Events in world sport through the years 1741 to 1745.

Boxing
Events
 24 April 1741 — Broughton defeated George Stevenson after 35 minutes and in the 4th round of a fight in London. Stevenson's injuries were serious and he died a few days later.
 May 1741 — Upset by Stevenson's death, Broughton retired from the ring.
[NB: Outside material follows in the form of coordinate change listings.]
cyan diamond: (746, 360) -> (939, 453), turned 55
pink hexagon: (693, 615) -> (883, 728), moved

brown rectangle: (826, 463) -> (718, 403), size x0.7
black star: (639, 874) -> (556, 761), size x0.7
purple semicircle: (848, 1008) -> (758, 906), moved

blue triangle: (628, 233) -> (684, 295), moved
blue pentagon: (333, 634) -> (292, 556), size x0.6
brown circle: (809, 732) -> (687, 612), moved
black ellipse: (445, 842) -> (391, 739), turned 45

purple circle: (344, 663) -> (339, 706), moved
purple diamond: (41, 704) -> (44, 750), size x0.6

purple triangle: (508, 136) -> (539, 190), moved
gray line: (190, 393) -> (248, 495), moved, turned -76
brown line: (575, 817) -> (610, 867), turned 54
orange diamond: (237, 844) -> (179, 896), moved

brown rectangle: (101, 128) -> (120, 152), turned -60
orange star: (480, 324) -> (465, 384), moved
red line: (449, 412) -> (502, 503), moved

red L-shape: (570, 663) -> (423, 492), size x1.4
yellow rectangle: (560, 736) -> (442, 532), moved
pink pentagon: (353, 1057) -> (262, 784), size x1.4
He returned in March 1743; George Taylor reclaimed the title in 1741.
 16 June 1741 — Taylor defeated Prince Boswell at London after 2 hours and 15 minutes in the 4th round.
 1741 — Together with the aristocratic patrons of his boxing academy, Broughton proposed and eventually drafted a set of rules to improve ring safety.
 1743 — Jack Slack (the " Norfolk Butcher") defeated three local opponents and was recognized as the Norfolk county champion.
 10 March 1743 — Broughton opened his amphitheatre on Oxford Street.
 13 March 1743 — Broughton announced his comeback and reclaimed the Championship of England, which George Taylor had held since May 1741.
 13 March 1743 — George Taylor v Sailor Field was scheduled to take place in London but, for an unknown reason, was cancelled.
 16 Aug 1743 — Broughton published his Rules of the Ring (aka Broughton's Rules), in which Rule VII reads: "That no person is to hit his Adversary when he is down, or seize him by the ham, the breeches, or any part below the waist: a man on his knees to be reckoned down".
 1744 — Broughton successfully defended his title three times to 1746 against Chicken Harris, Jack James and Tom Smallwood and all fights were in London.
 1744 — Taylor closed his Amphitheatre and went to work for Jack Broughton at his place for several years. There, he took on all-comers and never lost a fight until 1750.
 24 June 1744 — Slack defeated Daniel Smith in a 20-minute fight in East Anglia.
 12 November 1744 — Slack defeated Daniel Smith at Framlingham in a 45-minute 18th round fight.
 1745 — Slack defeated several opponents in provincial rings.

Cricket
Events
 1741 — emergence of Slindon Cricket Club; its most outstanding player was Richard Newland.
 1743 — first mention in the sources of the great Kent batsman Robert Colchin.
 1744 — first codification of the Laws of Cricket, by the Star and Garter club of Pall Mall in London; these Laws do not say the bowler must roll the ball and there is no mention of prescribed arm action so, in theory, a pitched delivery would have been legal, although pitching was not introduced until the 1760s.
 1744 — the earliest known scorecards were created for two matches this season but they did not come into regular use until 1772.
 1745 to 1748 — single wicket cricket became increasingly popular and was the main form of cricket in England during this decade with lucrative contests taking place at the Artillery Ground in particular.

Horse racing
Events
 c.1750 — Formation of the Jockey Club to establish rules for British racing.